One more issue is butter. Butter, now considered healthy again, has created an increased demand for butterfat. In response, Canada has been increasing its milk production. The processing plants which the U.S. dairy farmers served are now buying from Canadian farmers at a lower cost.

Come 2019, Trudeau May Need a Cookie

During the 2016 election, Trump had to win Wisconsin to secure the presidency. Wisconsin, home to 8,500 dairy farms, is the king of milk inside the U.S. Trump dominated 18 rural counties that Obama carried in 2012, counties tied heavily to dairy. To appease those voters, Trump campaigned to renegotiate the NAFTA agreement and Canada’s tricky dealings with cows.

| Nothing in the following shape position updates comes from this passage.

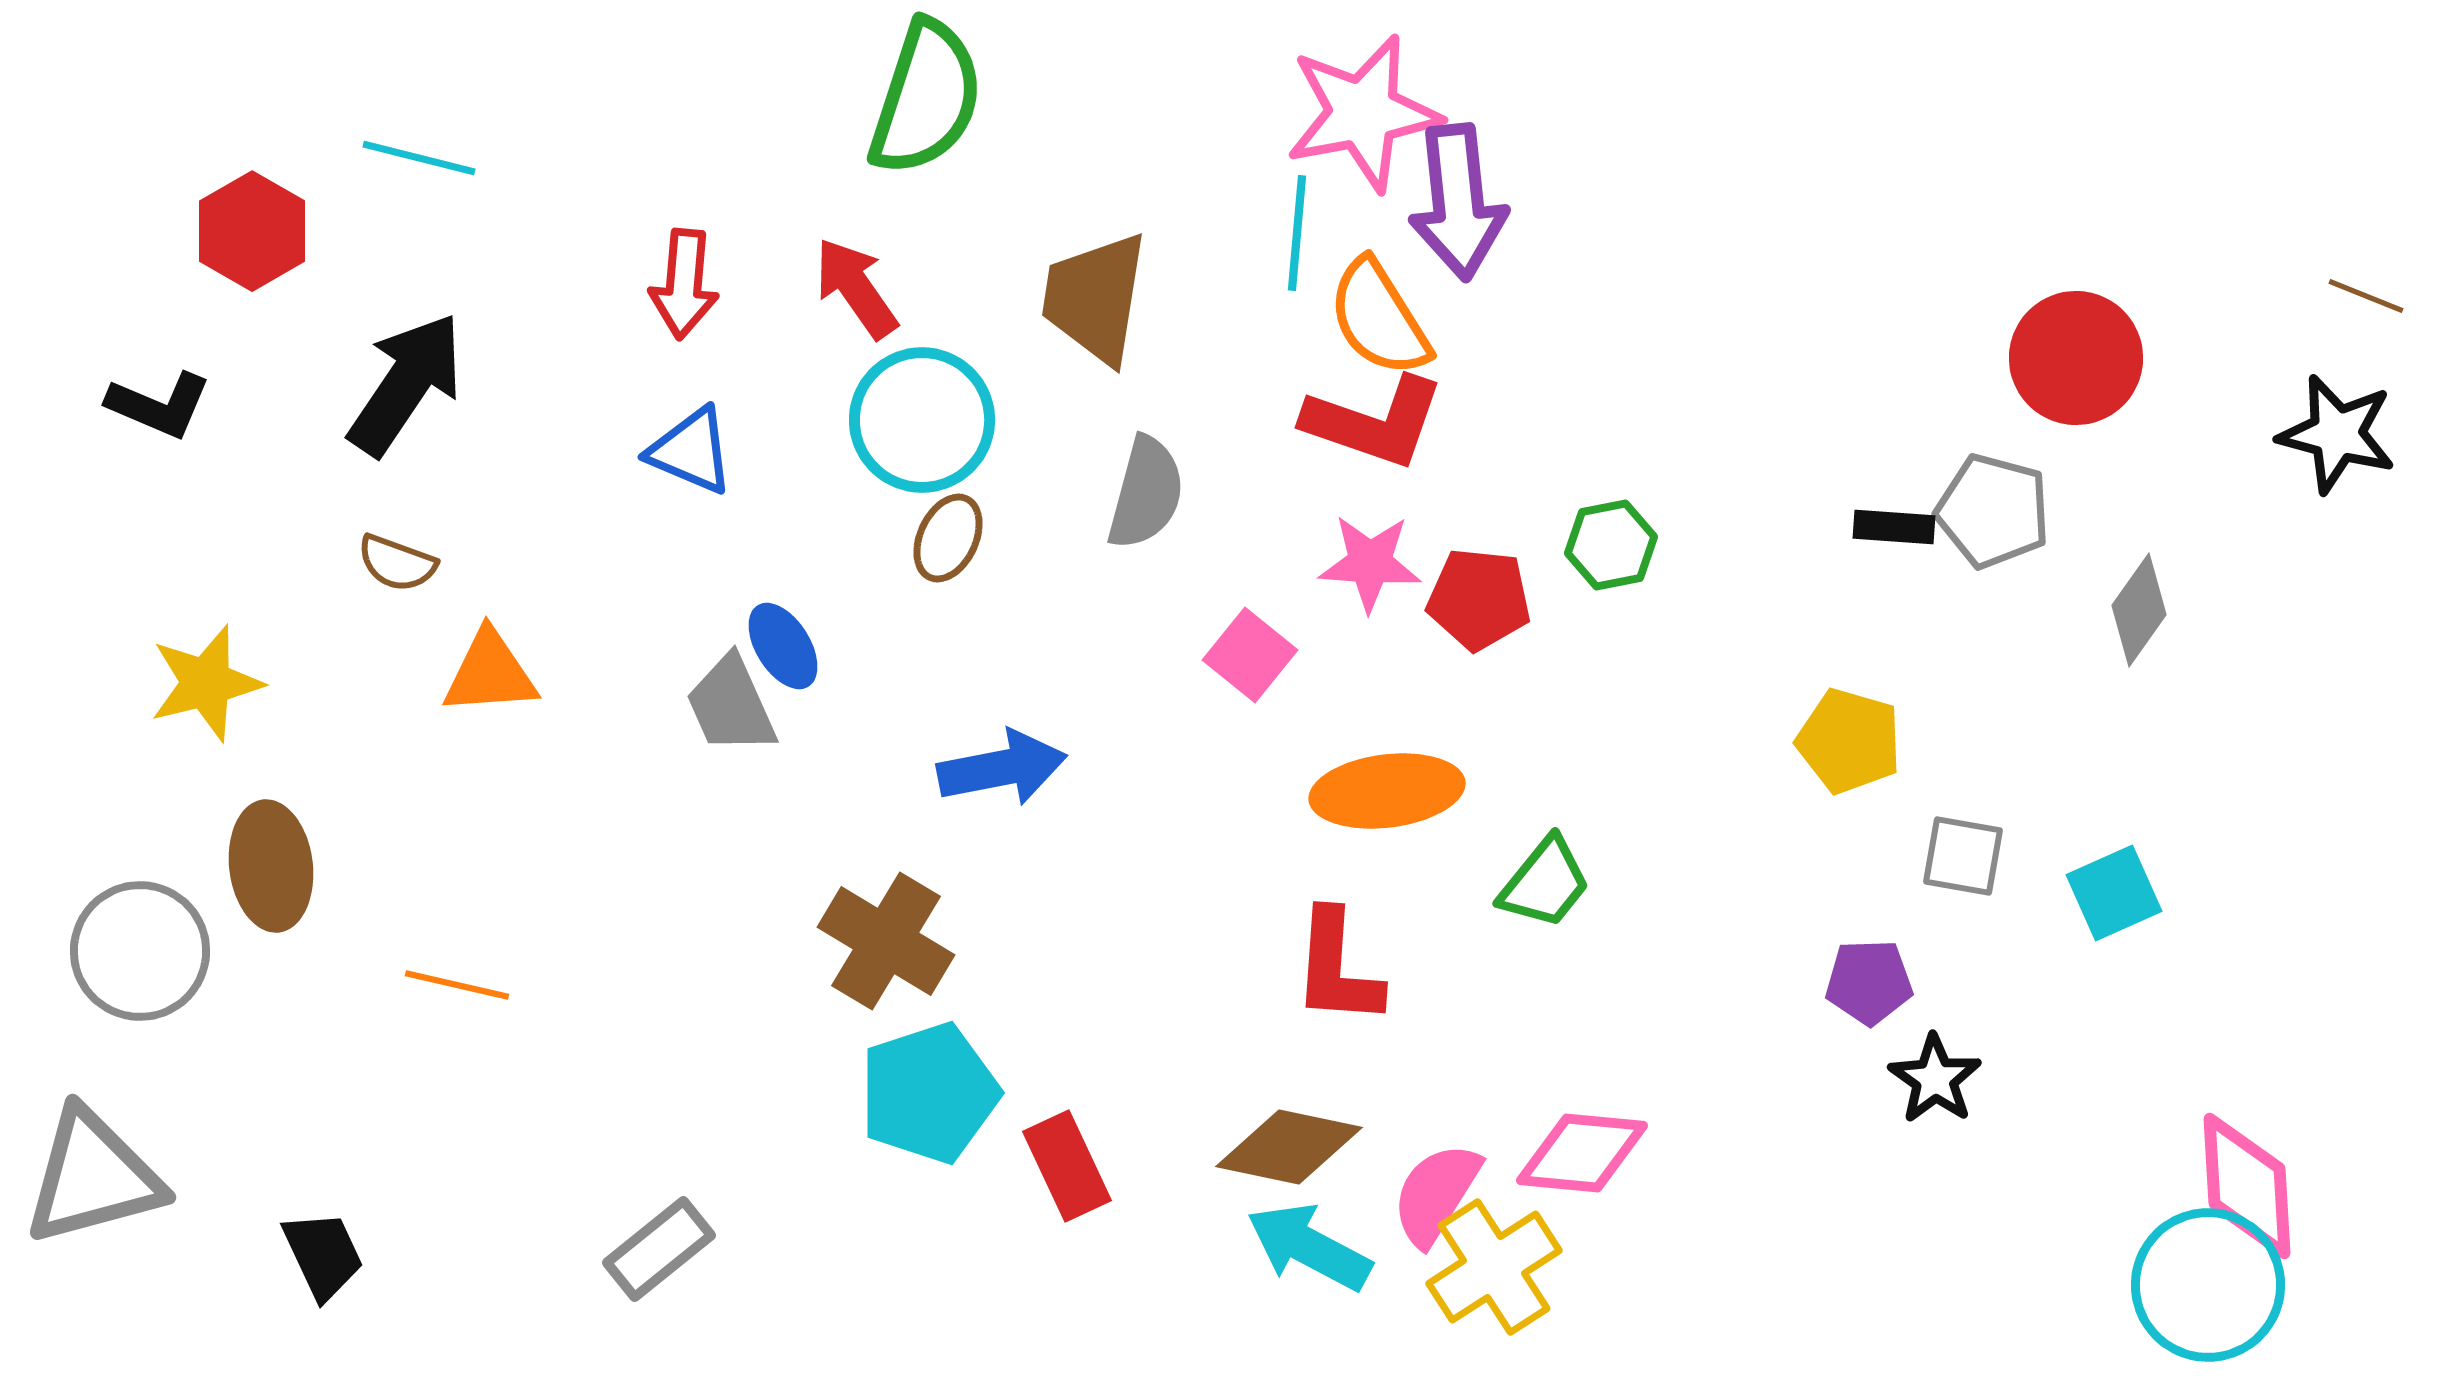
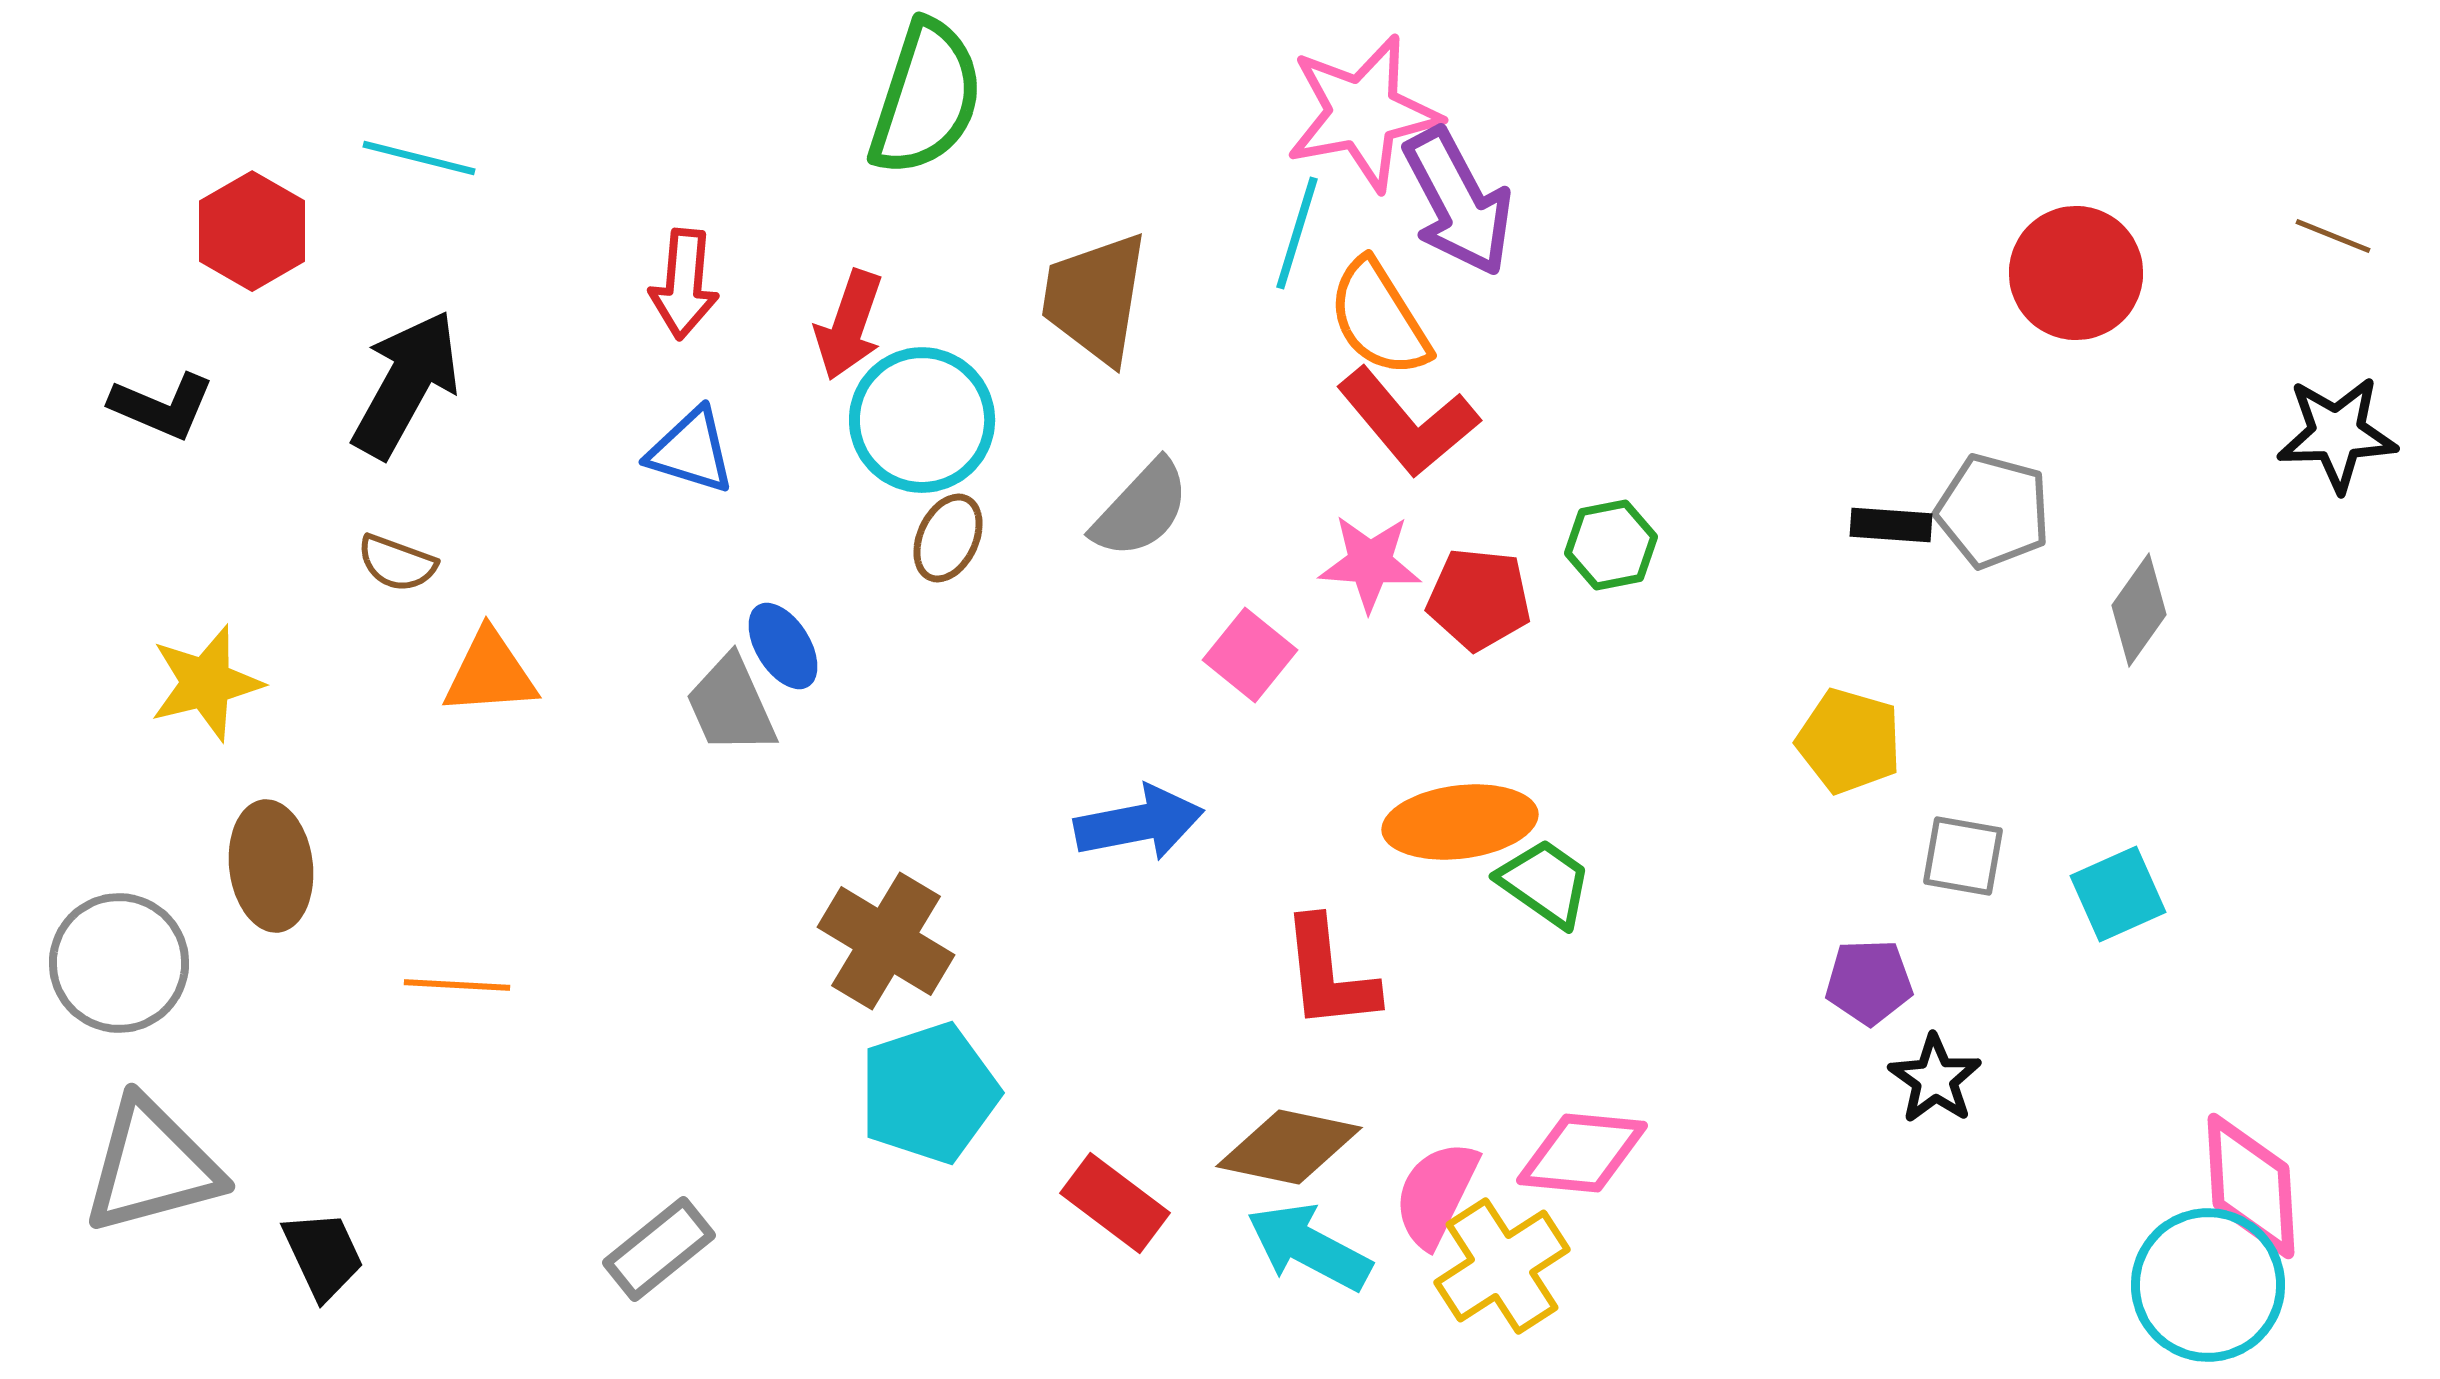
purple arrow at (1458, 202): rotated 22 degrees counterclockwise
cyan line at (1297, 233): rotated 12 degrees clockwise
red arrow at (856, 288): moved 7 px left, 37 px down; rotated 126 degrees counterclockwise
brown line at (2366, 296): moved 33 px left, 60 px up
red circle at (2076, 358): moved 85 px up
black arrow at (406, 384): rotated 5 degrees counterclockwise
black L-shape at (159, 405): moved 3 px right, 1 px down
red L-shape at (1374, 422): moved 34 px right; rotated 31 degrees clockwise
black star at (2337, 434): rotated 17 degrees counterclockwise
blue triangle at (691, 451): rotated 6 degrees counterclockwise
gray semicircle at (1146, 493): moved 5 px left, 16 px down; rotated 28 degrees clockwise
black rectangle at (1894, 527): moved 3 px left, 2 px up
blue arrow at (1002, 768): moved 137 px right, 55 px down
orange ellipse at (1387, 791): moved 73 px right, 31 px down
green trapezoid at (1545, 883): rotated 94 degrees counterclockwise
cyan square at (2114, 893): moved 4 px right, 1 px down
gray circle at (140, 951): moved 21 px left, 12 px down
red L-shape at (1337, 968): moved 8 px left, 6 px down; rotated 10 degrees counterclockwise
orange line at (457, 985): rotated 10 degrees counterclockwise
red rectangle at (1067, 1166): moved 48 px right, 37 px down; rotated 28 degrees counterclockwise
gray triangle at (93, 1177): moved 59 px right, 11 px up
pink diamond at (2247, 1186): moved 4 px right
pink semicircle at (1436, 1194): rotated 6 degrees counterclockwise
yellow cross at (1494, 1267): moved 8 px right, 1 px up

Trudeau now finds himself in a political game of pickle. With an election of his own looming in 2019, he must show his milk farmers and their heavy agriculture-weighted community he is pulling for their interest and not yielding under Trump and U.S. pressure.

About 60 percent of Quebec’s agriculture sector falls under Canada’s sacred supply management system. Ontario and Quebec, where most of the milk farmers live, is a huge political base and one Trudeau will need to win to stay in office.

Though the Ottawa province seems ready to cry uncle and signaled it may be ready to deal, even as Quebec Premier Philippe Couillard warned any weakening of their supply system would have “negative political consequences.”

Even Trudeau, to the dismay of Canadian farmers, has shown signs of cracking.  Along with milk problems are other issues like a low unemployment rate that hides a huge productivity gap when compared to U.S. output. Yet, others opine Trudeau could scrap the whole treaty just to save their revered supply management system.

As for the NAFTA treaty, the U.S. continues to enjoy the upper hand against an increasingly nervous prime minister trying to figure out how to stay in office. In the coming months, this battle may prove entertaining between The Donald and the Darling of Socialism.